What does Epiphyte mean?
An epiphyte is a plant that harmlessly grows upon another plant. They are not to be confused with parasitic plants, however, because an epiphyte obtains all of its nutrients and water from the atmosphere and uses the host plant merely as a way to support its weight.
Parasitic and semi-parasitic plants are not true epiphytes, but many do have epiphytic growing habits.
Epiphytes are often found in more temperate climates and are an important part of ecosystem biodiversity. They provide a rich habitat for other organisms such as animals, insects, and fungi.
An epiphyte may also be informally known as an air plant.
Epiphytes are often called “air plants” because they don’t need to root in soil. There are also aquatic plants that are epiphytes, including many species of algae and some seaweed that grow on another plant and not independently.

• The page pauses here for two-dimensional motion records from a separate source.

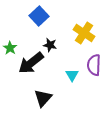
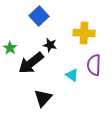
yellow cross: rotated 30 degrees counterclockwise
cyan triangle: rotated 24 degrees counterclockwise
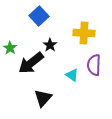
black star: rotated 24 degrees clockwise
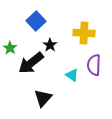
blue square: moved 3 px left, 5 px down
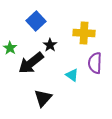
purple semicircle: moved 1 px right, 2 px up
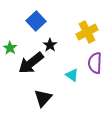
yellow cross: moved 3 px right, 1 px up; rotated 30 degrees counterclockwise
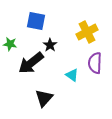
blue square: rotated 36 degrees counterclockwise
green star: moved 4 px up; rotated 24 degrees counterclockwise
black triangle: moved 1 px right
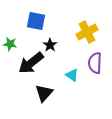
black triangle: moved 5 px up
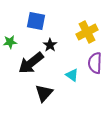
green star: moved 2 px up; rotated 16 degrees counterclockwise
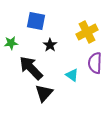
green star: moved 1 px right, 1 px down
black arrow: moved 5 px down; rotated 84 degrees clockwise
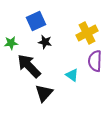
blue square: rotated 36 degrees counterclockwise
yellow cross: moved 1 px down
black star: moved 5 px left, 3 px up; rotated 24 degrees counterclockwise
purple semicircle: moved 2 px up
black arrow: moved 2 px left, 2 px up
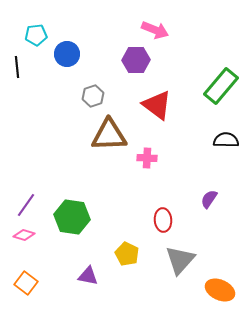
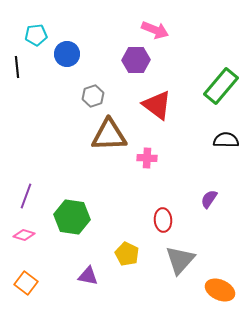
purple line: moved 9 px up; rotated 15 degrees counterclockwise
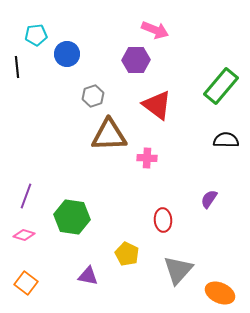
gray triangle: moved 2 px left, 10 px down
orange ellipse: moved 3 px down
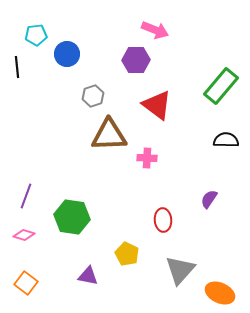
gray triangle: moved 2 px right
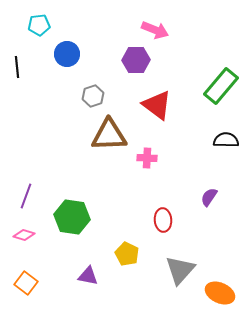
cyan pentagon: moved 3 px right, 10 px up
purple semicircle: moved 2 px up
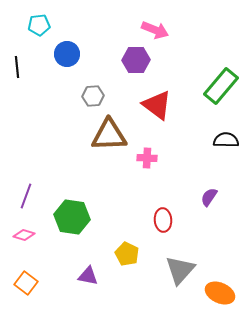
gray hexagon: rotated 15 degrees clockwise
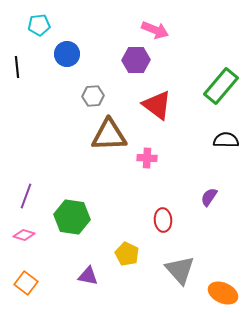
gray triangle: rotated 24 degrees counterclockwise
orange ellipse: moved 3 px right
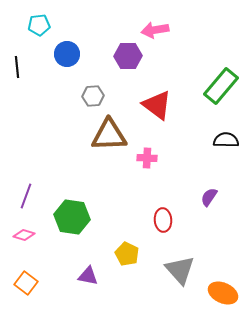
pink arrow: rotated 148 degrees clockwise
purple hexagon: moved 8 px left, 4 px up
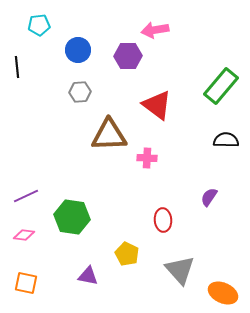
blue circle: moved 11 px right, 4 px up
gray hexagon: moved 13 px left, 4 px up
purple line: rotated 45 degrees clockwise
pink diamond: rotated 10 degrees counterclockwise
orange square: rotated 25 degrees counterclockwise
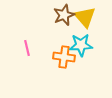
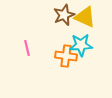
yellow triangle: rotated 25 degrees counterclockwise
orange cross: moved 2 px right, 1 px up
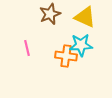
brown star: moved 14 px left, 1 px up
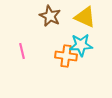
brown star: moved 2 px down; rotated 25 degrees counterclockwise
pink line: moved 5 px left, 3 px down
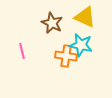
brown star: moved 2 px right, 7 px down
cyan star: rotated 15 degrees clockwise
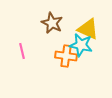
yellow triangle: moved 3 px right, 12 px down
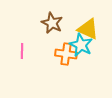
cyan star: rotated 15 degrees clockwise
pink line: rotated 14 degrees clockwise
orange cross: moved 2 px up
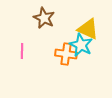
brown star: moved 8 px left, 5 px up
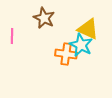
pink line: moved 10 px left, 15 px up
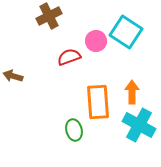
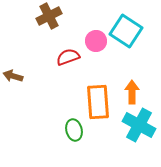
cyan square: moved 1 px up
red semicircle: moved 1 px left
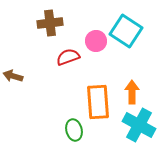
brown cross: moved 1 px right, 7 px down; rotated 20 degrees clockwise
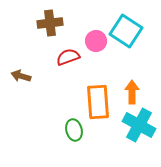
brown arrow: moved 8 px right
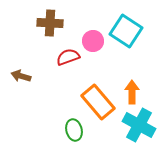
brown cross: rotated 10 degrees clockwise
pink circle: moved 3 px left
orange rectangle: rotated 36 degrees counterclockwise
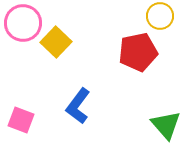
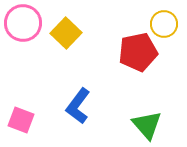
yellow circle: moved 4 px right, 8 px down
yellow square: moved 10 px right, 9 px up
green triangle: moved 19 px left
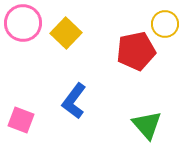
yellow circle: moved 1 px right
red pentagon: moved 2 px left, 1 px up
blue L-shape: moved 4 px left, 5 px up
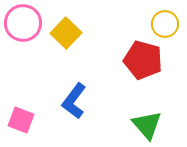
red pentagon: moved 7 px right, 9 px down; rotated 27 degrees clockwise
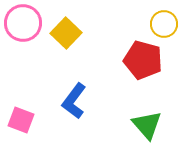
yellow circle: moved 1 px left
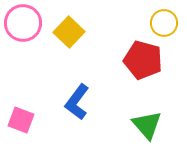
yellow circle: moved 1 px up
yellow square: moved 3 px right, 1 px up
blue L-shape: moved 3 px right, 1 px down
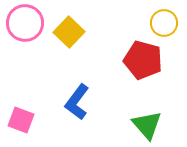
pink circle: moved 2 px right
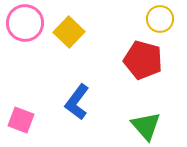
yellow circle: moved 4 px left, 4 px up
green triangle: moved 1 px left, 1 px down
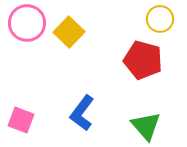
pink circle: moved 2 px right
blue L-shape: moved 5 px right, 11 px down
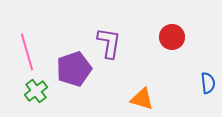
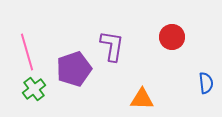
purple L-shape: moved 3 px right, 3 px down
blue semicircle: moved 2 px left
green cross: moved 2 px left, 2 px up
orange triangle: rotated 15 degrees counterclockwise
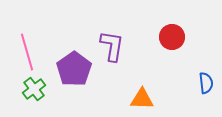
purple pentagon: rotated 16 degrees counterclockwise
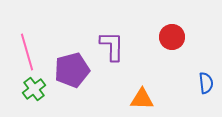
purple L-shape: rotated 8 degrees counterclockwise
purple pentagon: moved 2 px left, 1 px down; rotated 20 degrees clockwise
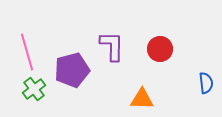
red circle: moved 12 px left, 12 px down
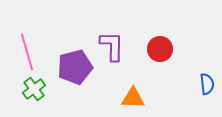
purple pentagon: moved 3 px right, 3 px up
blue semicircle: moved 1 px right, 1 px down
orange triangle: moved 9 px left, 1 px up
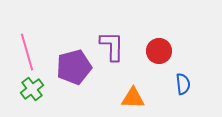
red circle: moved 1 px left, 2 px down
purple pentagon: moved 1 px left
blue semicircle: moved 24 px left
green cross: moved 2 px left
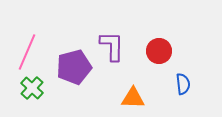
pink line: rotated 39 degrees clockwise
green cross: moved 1 px up; rotated 10 degrees counterclockwise
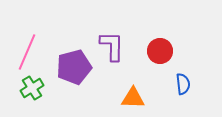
red circle: moved 1 px right
green cross: rotated 15 degrees clockwise
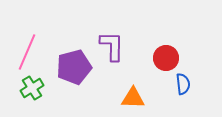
red circle: moved 6 px right, 7 px down
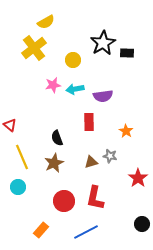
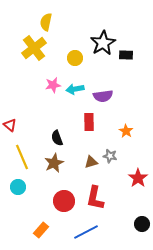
yellow semicircle: rotated 132 degrees clockwise
black rectangle: moved 1 px left, 2 px down
yellow circle: moved 2 px right, 2 px up
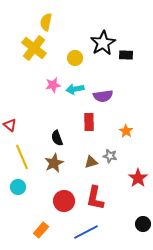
yellow cross: rotated 15 degrees counterclockwise
black circle: moved 1 px right
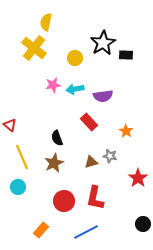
red rectangle: rotated 42 degrees counterclockwise
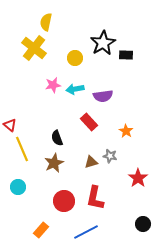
yellow line: moved 8 px up
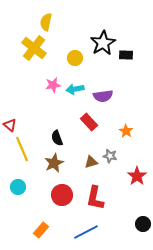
red star: moved 1 px left, 2 px up
red circle: moved 2 px left, 6 px up
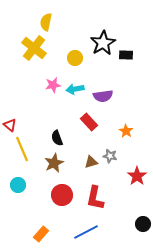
cyan circle: moved 2 px up
orange rectangle: moved 4 px down
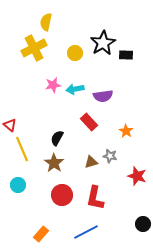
yellow cross: rotated 25 degrees clockwise
yellow circle: moved 5 px up
black semicircle: rotated 49 degrees clockwise
brown star: rotated 12 degrees counterclockwise
red star: rotated 18 degrees counterclockwise
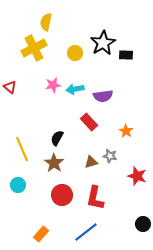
red triangle: moved 38 px up
blue line: rotated 10 degrees counterclockwise
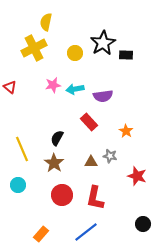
brown triangle: rotated 16 degrees clockwise
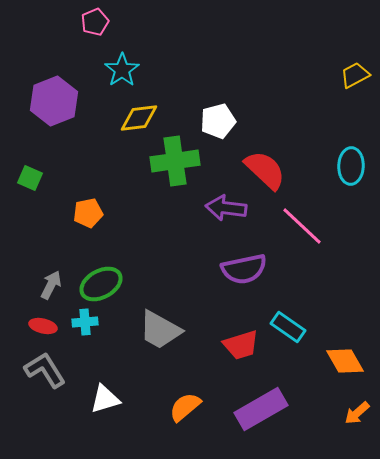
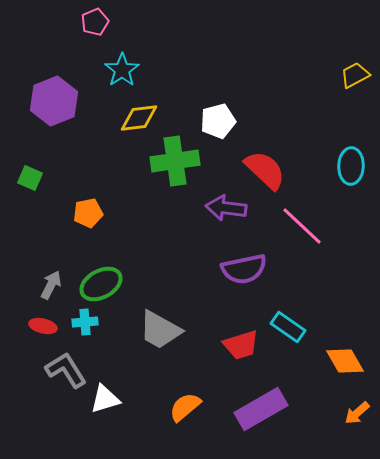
gray L-shape: moved 21 px right
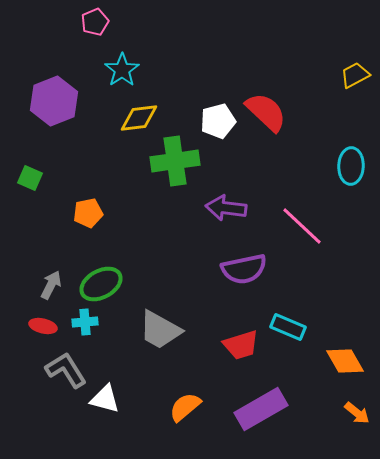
red semicircle: moved 1 px right, 58 px up
cyan rectangle: rotated 12 degrees counterclockwise
white triangle: rotated 32 degrees clockwise
orange arrow: rotated 100 degrees counterclockwise
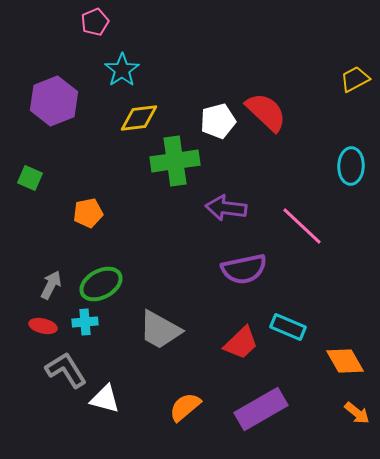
yellow trapezoid: moved 4 px down
red trapezoid: moved 2 px up; rotated 27 degrees counterclockwise
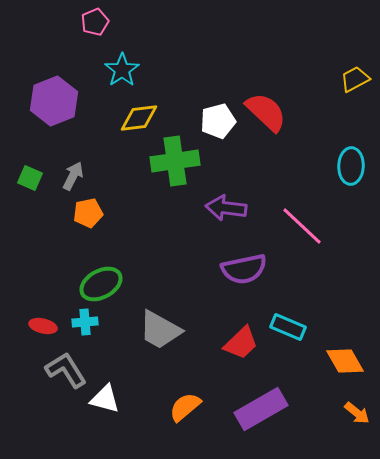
gray arrow: moved 22 px right, 109 px up
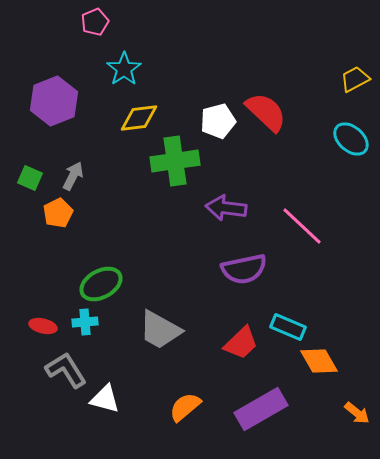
cyan star: moved 2 px right, 1 px up
cyan ellipse: moved 27 px up; rotated 51 degrees counterclockwise
orange pentagon: moved 30 px left; rotated 16 degrees counterclockwise
orange diamond: moved 26 px left
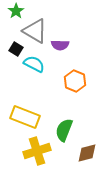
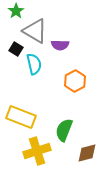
cyan semicircle: rotated 50 degrees clockwise
orange hexagon: rotated 10 degrees clockwise
yellow rectangle: moved 4 px left
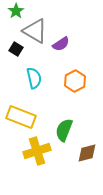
purple semicircle: moved 1 px right, 1 px up; rotated 36 degrees counterclockwise
cyan semicircle: moved 14 px down
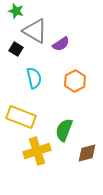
green star: rotated 21 degrees counterclockwise
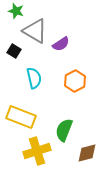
black square: moved 2 px left, 2 px down
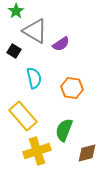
green star: rotated 21 degrees clockwise
orange hexagon: moved 3 px left, 7 px down; rotated 25 degrees counterclockwise
yellow rectangle: moved 2 px right, 1 px up; rotated 28 degrees clockwise
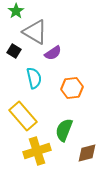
gray triangle: moved 1 px down
purple semicircle: moved 8 px left, 9 px down
orange hexagon: rotated 15 degrees counterclockwise
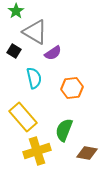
yellow rectangle: moved 1 px down
brown diamond: rotated 25 degrees clockwise
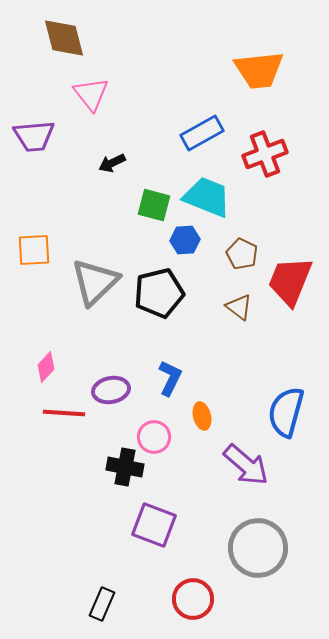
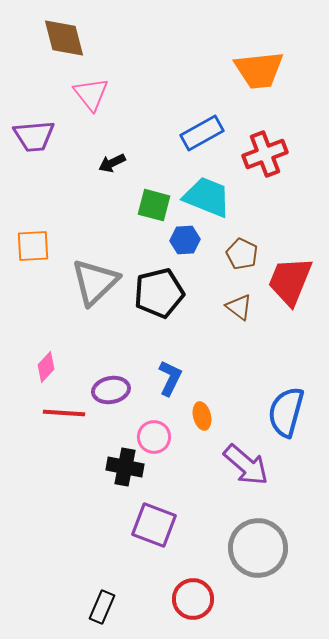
orange square: moved 1 px left, 4 px up
black rectangle: moved 3 px down
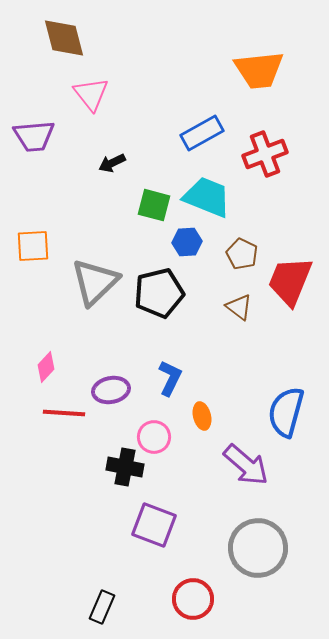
blue hexagon: moved 2 px right, 2 px down
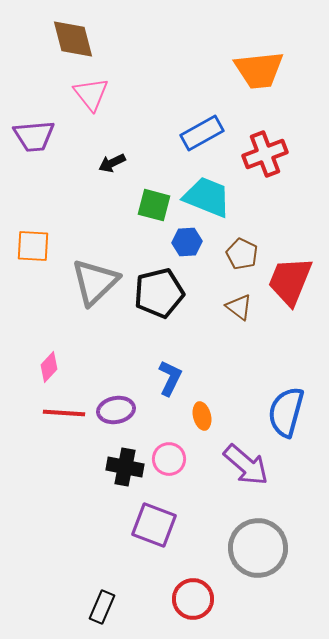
brown diamond: moved 9 px right, 1 px down
orange square: rotated 6 degrees clockwise
pink diamond: moved 3 px right
purple ellipse: moved 5 px right, 20 px down
pink circle: moved 15 px right, 22 px down
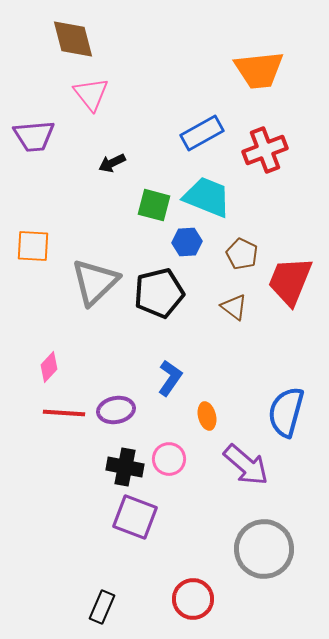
red cross: moved 4 px up
brown triangle: moved 5 px left
blue L-shape: rotated 9 degrees clockwise
orange ellipse: moved 5 px right
purple square: moved 19 px left, 8 px up
gray circle: moved 6 px right, 1 px down
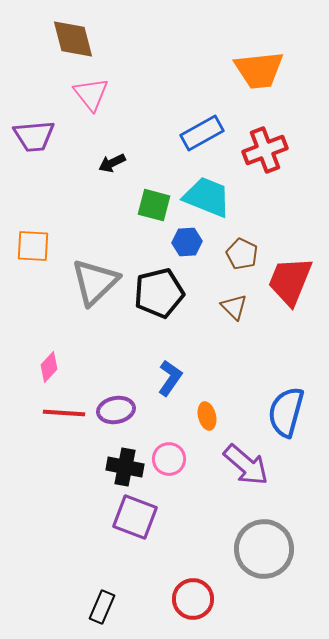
brown triangle: rotated 8 degrees clockwise
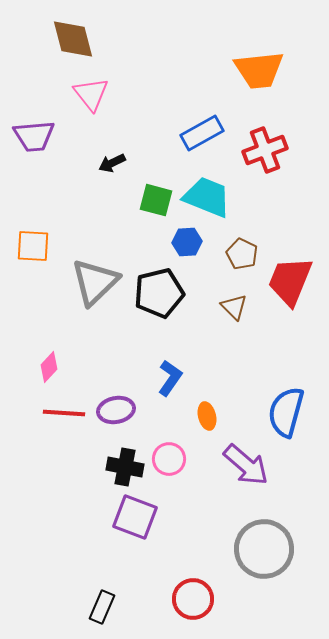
green square: moved 2 px right, 5 px up
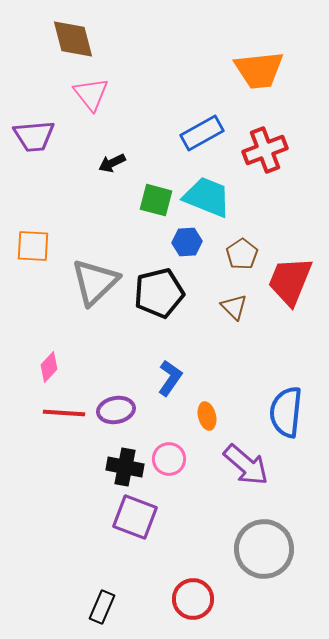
brown pentagon: rotated 12 degrees clockwise
blue semicircle: rotated 9 degrees counterclockwise
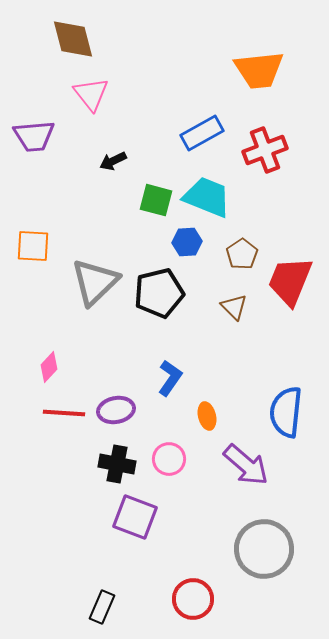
black arrow: moved 1 px right, 2 px up
black cross: moved 8 px left, 3 px up
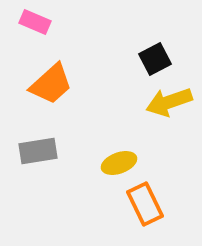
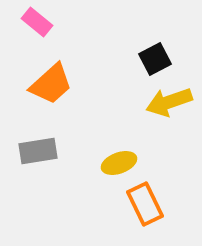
pink rectangle: moved 2 px right; rotated 16 degrees clockwise
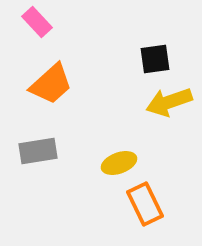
pink rectangle: rotated 8 degrees clockwise
black square: rotated 20 degrees clockwise
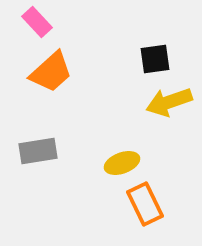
orange trapezoid: moved 12 px up
yellow ellipse: moved 3 px right
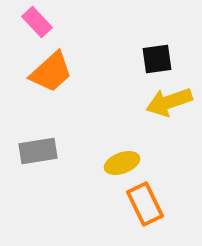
black square: moved 2 px right
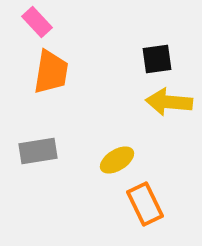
orange trapezoid: rotated 39 degrees counterclockwise
yellow arrow: rotated 24 degrees clockwise
yellow ellipse: moved 5 px left, 3 px up; rotated 12 degrees counterclockwise
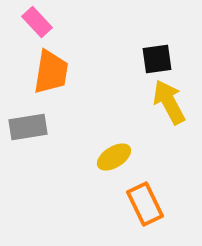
yellow arrow: rotated 57 degrees clockwise
gray rectangle: moved 10 px left, 24 px up
yellow ellipse: moved 3 px left, 3 px up
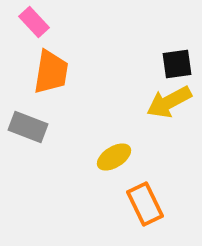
pink rectangle: moved 3 px left
black square: moved 20 px right, 5 px down
yellow arrow: rotated 90 degrees counterclockwise
gray rectangle: rotated 30 degrees clockwise
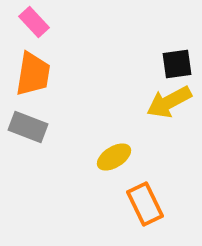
orange trapezoid: moved 18 px left, 2 px down
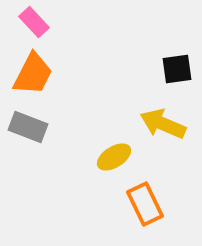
black square: moved 5 px down
orange trapezoid: rotated 18 degrees clockwise
yellow arrow: moved 6 px left, 22 px down; rotated 51 degrees clockwise
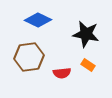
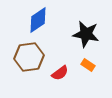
blue diamond: rotated 60 degrees counterclockwise
red semicircle: moved 2 px left; rotated 30 degrees counterclockwise
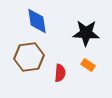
blue diamond: moved 1 px left, 1 px down; rotated 64 degrees counterclockwise
black star: moved 1 px up; rotated 8 degrees counterclockwise
red semicircle: rotated 48 degrees counterclockwise
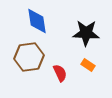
red semicircle: rotated 30 degrees counterclockwise
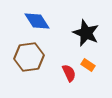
blue diamond: rotated 24 degrees counterclockwise
black star: rotated 20 degrees clockwise
red semicircle: moved 9 px right
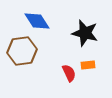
black star: moved 1 px left; rotated 8 degrees counterclockwise
brown hexagon: moved 7 px left, 6 px up
orange rectangle: rotated 40 degrees counterclockwise
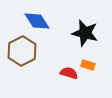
brown hexagon: rotated 20 degrees counterclockwise
orange rectangle: rotated 24 degrees clockwise
red semicircle: rotated 48 degrees counterclockwise
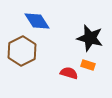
black star: moved 5 px right, 5 px down
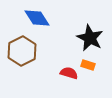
blue diamond: moved 3 px up
black star: rotated 12 degrees clockwise
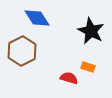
black star: moved 1 px right, 7 px up
orange rectangle: moved 2 px down
red semicircle: moved 5 px down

Moss is an example of an epiphyte. While it often grows on trees, it does absolutely no harm to the tree and derives its own nutrients independently.
Some of the best-known epiphytes are orchids, bromeliads, and many species of fern. Epiphytes do not get any of their nutrients or water from the host plant; the host plants are simply used as a means of physical support.
Epiphytes are also very efficient growers that use few nutrients. They thrive during the wet season and easily sustain themselves during dryer months.
Epiphytic plants use photosynthesis to obtain energy, and any roots are used solely as a means of support.